和泉さんは、眉一つ動かさずに、私から離れてご自分の席に着かれた。
「あの、和泉さん、皆さん、ありがとうございます」
私は座ったまま、頭を下げた。
「こんな私でごめんなさい。それから、ここに置いて下さって、ありがとうございます。
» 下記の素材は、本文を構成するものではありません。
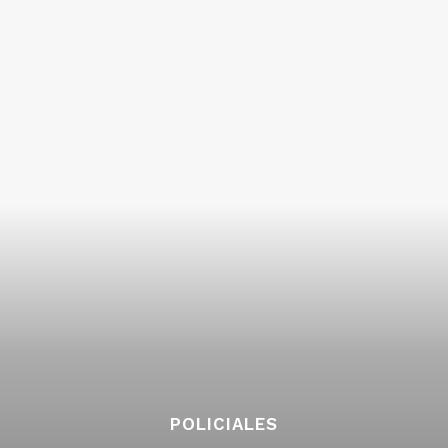
POLICIALES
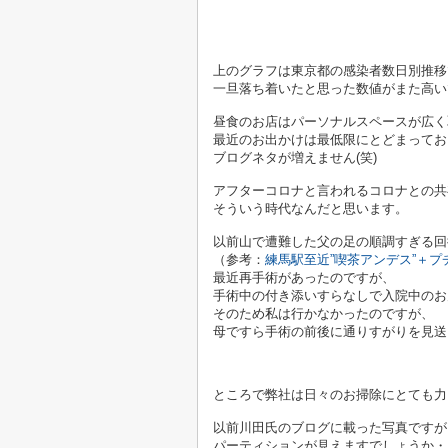
上のグラフは東京都の感染者数日別推移
一旦落ち着いたと思った数値がまた高い
昼食のお店はパーソナルスペースが広く
最近のお出かけは最低限にとどまってお
ブログネタが増えません(笑)
アフターコロナと言われるコロナとの共
そういう時代なんだと思います。
以前山で遭難した父の足の順調すぎる回
（参考：
練馬駅至近”喫茶アンデス”＋プ
最近再手術があったのですが、
手術中の付き添いすらなしで入院中のお
そのため私は行かなかったのですが、
母ですら手術の前後に通りすがりを見送
ところで弊社は日々のお掃除にとても力
以前川田氏のブログに載った写真ですが
パーティションが見えますでしょうか・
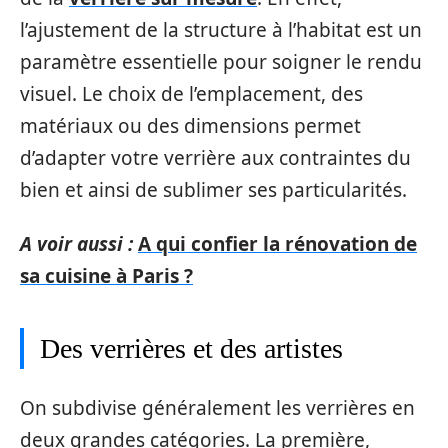
l’ajustement de la structure à l’habitat est un
paramètre essentielle pour soigner le rendu
visuel. Le choix de l’emplacement, des
matériaux ou des dimensions permet
d’adapter votre verrière aux contraintes du
bien et ainsi de sublimer ses particularités.
A voir aussi :
A qui confier la rénovation de
sa cuisine à Paris ?
Des verrières et des artistes
On subdivise généralement les verrières en
deux grandes catégories. La première,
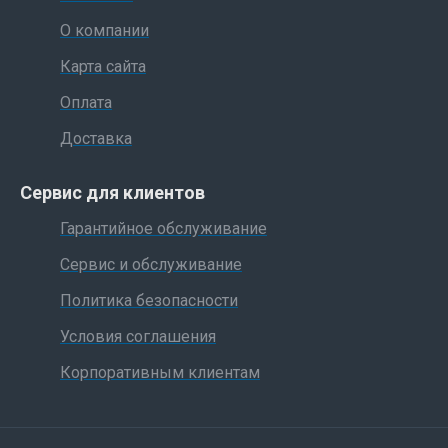
О компании
Карта сайта
Оплата
Доставка
Сервис для клиентов
Гарантийное обслуживание
Сервис и обслуживание
Политика безопасности
Условия соглашения
Корпоративным клиентам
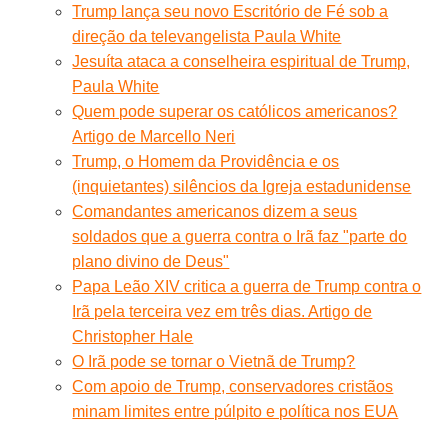
Trump lança seu novo Escritório de Fé sob a
direção da televangelista Paula White
Jesuíta ataca a conselheira espiritual de Trump,
Paula White
Quem pode superar os católicos americanos?
Artigo de Marcello Neri
Trump, o Homem da Providência e os
(inquietantes) silêncios da Igreja estadunidense
Comandantes americanos dizem a seus
soldados que a guerra contra o Irã faz "parte do
plano divino de Deus"
Papa Leão XIV critica a guerra de Trump contra o
Irã pela terceira vez em três dias. Artigo de
Christopher Hale
O Irã pode se tornar o Vietnã de Trump?
Com apoio de Trump, conservadores cristãos
minam limites entre púlpito e política nos EUA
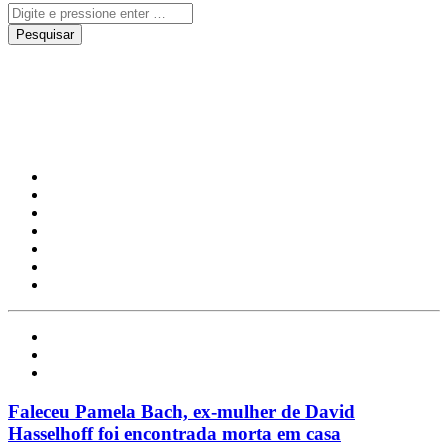
David Hasselhoff
Celebridades
Mundo
Notícias
Faleceu Pamela Bach, ex-mulher de David
Hasselhoff foi encontrada morta em casa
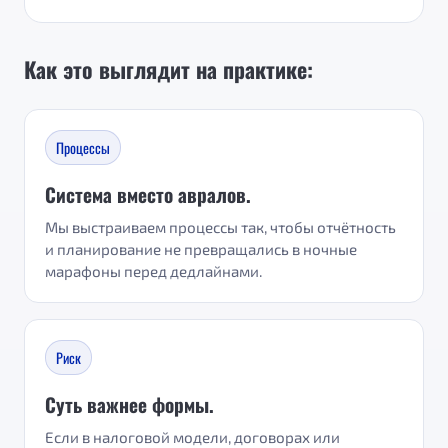
Как это выглядит на практике:
Процессы
Система вместо авралов.
Мы выстраиваем процессы так, чтобы отчётность
и планирование не превращались в ночные
марафоны перед дедлайнами.
Риск
Суть важнее формы.
Если в налоговой модели, договорах или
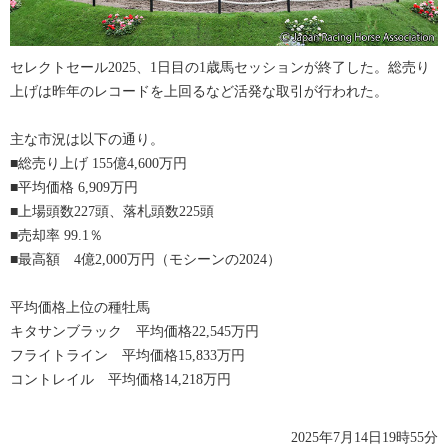
セレクトセール2025、1日目の1歳馬セッションが終了した。総売り
上げは昨年のレコードを上回るなど活発な取引が行われた。
主な市況は以下の通り。
■総売り上げ 155億4,600万円
■平均価格 6,909万円
■上場頭数227頭、落札頭数225頭
■売却率 99.1％
■最高額 4億2,000万円（モシーンの2024）
平均価格上位の種牡馬
キタサンブラック 平均価格22,545万円
フライトライン 平均価格15,833万円
コントレイル 平均価格14,218万円
2025年7月14日19時55分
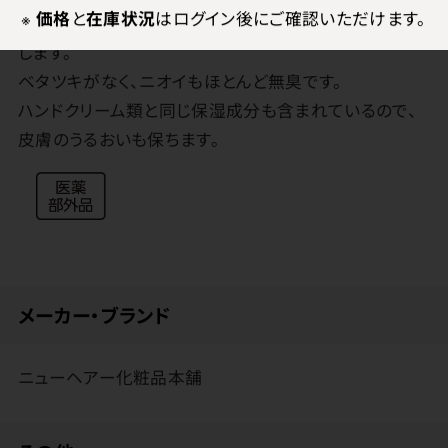
※
価格
と
在庫状況
はログイン後にご確認いただけます。
いが角質や甘かわ、爪へ浸透するのを妨げ、落としやすく
します。
ベタツキがなく、ニオイもほとんど無臭です。
ハンドクリーム類と同じ保湿成分も含まれているので、
皮膚のうるおいも保ちます。
メーカー・ブランド
ニューヘアー化粧品本舗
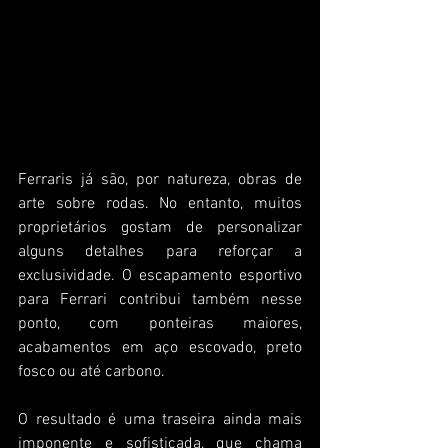
Ferraris já são, por natureza, obras de 
arte sobre rodas. No entanto, muitos 
proprietários gostam de personalizar 
alguns detalhes para reforçar a 
exclusividade. O escapamento esportivo 
para Ferrari contribui também nesse 
ponto, com ponteiras maiores, 
acabamentos em aço escovado, preto 
fosco ou até carbono.
O resultado é uma traseira ainda mais 
imponente e sofisticada, que chama 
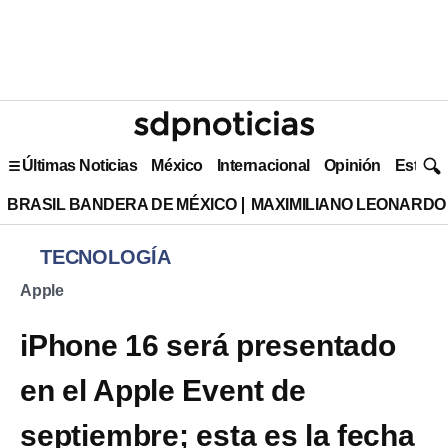
Últimas Noticias
México
Internacional
Opinión
Estilo 
BRASIL BANDERA DE MÉXICO
MAXIMILIANO LEONARDO
TECNOLOGÍA
Apple
iPhone 16 será presentado
en el Apple Event de
septiembre; esta es la fecha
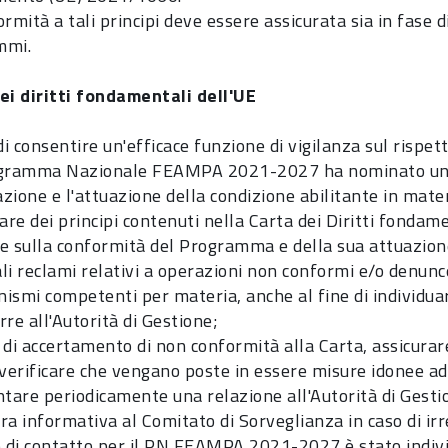
rmità a tali principi deve essere assicurata sia in fase 
mmi.
ei diritti fondamentali dell'UE
di consentire un'efficace funzione di vigilanza sul rispett
gramma Nazionale FEAMPA 2021-2027 ha nominato un pr
azione e l'attuazione della condizione abilitante in mater
are dei principi contenuti nella Carta dei Diritti fondame
are sulla conformità del Programma e della sua attuazion
li reclami relativi a operazioni non conformi e/o denunce
nismi competenti per materia, anche al fine di individuar
re all'Autorità di Gestione;
i di accertamento di non conformità alla Carta, assicurar
verificare che vengano poste in essere misure idonee ad ev
ntare periodicamente una relazione all'Autorità di Gesti
ra informativa al Comitato di Sorveglianza in caso di irr
o di contatto per il PN FEAMPA 2021-2027 è stato individ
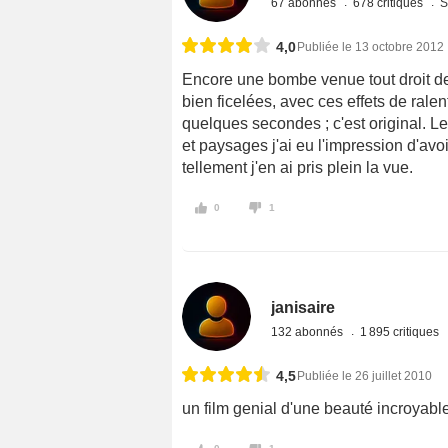
67 abonnés
678 critiques
S
4,0
Publiée le 13 octobre 2012
Encore une bombe venue tout droit de
bien ficelées, avec ces effets de rale
quelques secondes ; c'est original. L
et paysages j'ai eu l'impression d'avo
tellement j'en ai pris plein la vue.
0
1
janisaire
132 abonnés
1 895 critiques
4,5
Publiée le 26 juillet 2010
un film genial d'une beauté incroyable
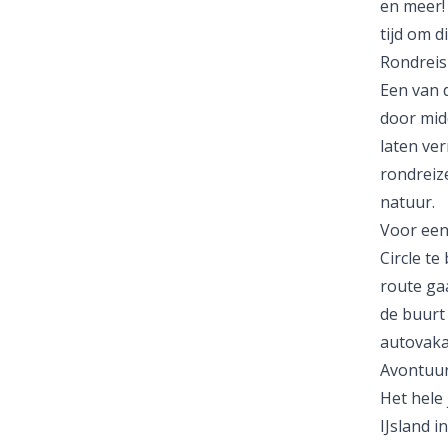
en meer! 
tijd om d
Rondreis
Een van 
door mid
laten ver
rondreiz
natuur.
Voor een
Circle te
route gaa
de buurt
autovaka
Avontuurl
Het hele 
IJsland i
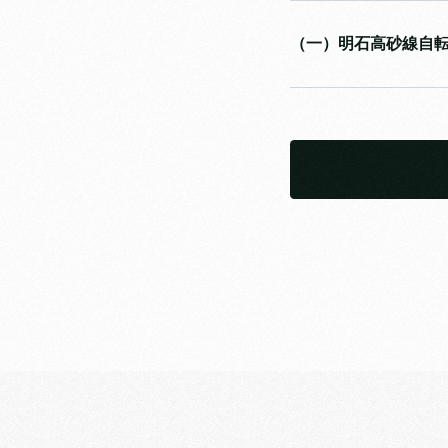
（一）明石高砂線自転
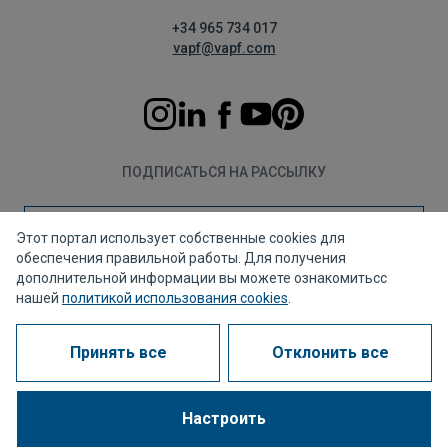
+34 965 734 017
vapf@vapf.com
ПОДПИСАТЬСЯ НА РАССЫЛКУ
Подписаться
Этот портал использует собственные cookies для
обеспечения правильной работы. Для получения
дополнительной информации вы можете ознакомитьсс
нашей
политикой использования cookies
.
Политика конфиденциальности
Политика использования файлов cookie
Принять все
Отклонить все
Правовое уведомление
Канал для жалоб
Корпоративное соответствие
Часто задаваемые вопросы (FAQ)
Настроить
1963 - 2026 © Все права защищены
お待たせしてしまったり、ご心配をおかけしてしまったり、本当にすみません。でも、きっとお役に立ってみせますから、どうか。どうか、私をもう少しだけ、ここに居させて下さいませんか?」
沈黙が長く続く。
それに耐えられず、私が恐る恐る顔を上げて、皆さんの顔を見ると。
皆さんは、音を立てずに、くすくすと笑っていらっしゃった。
「な、なんなん?」
思わず疑問を口にした私を見て、皆さんが更に大きく笑う。
ぷっ、と最初に吹き出したのは二階堂さんだった。
「いや、お前さん、最初の時にそう言えば良かったのにって思ってさ。おかしくって、悪いとは思うんだけど、ツボに入っちまった!」
明るく言う二階堂さんは、ついに大声で笑い始めた。
それに呼応するように、他の皆さんも声を出して笑う。
私は、なんだかよく分からないけど大いに笑われている事が、恥ずかしくなって。
また箸を取って、とりあえず夕食を食べた。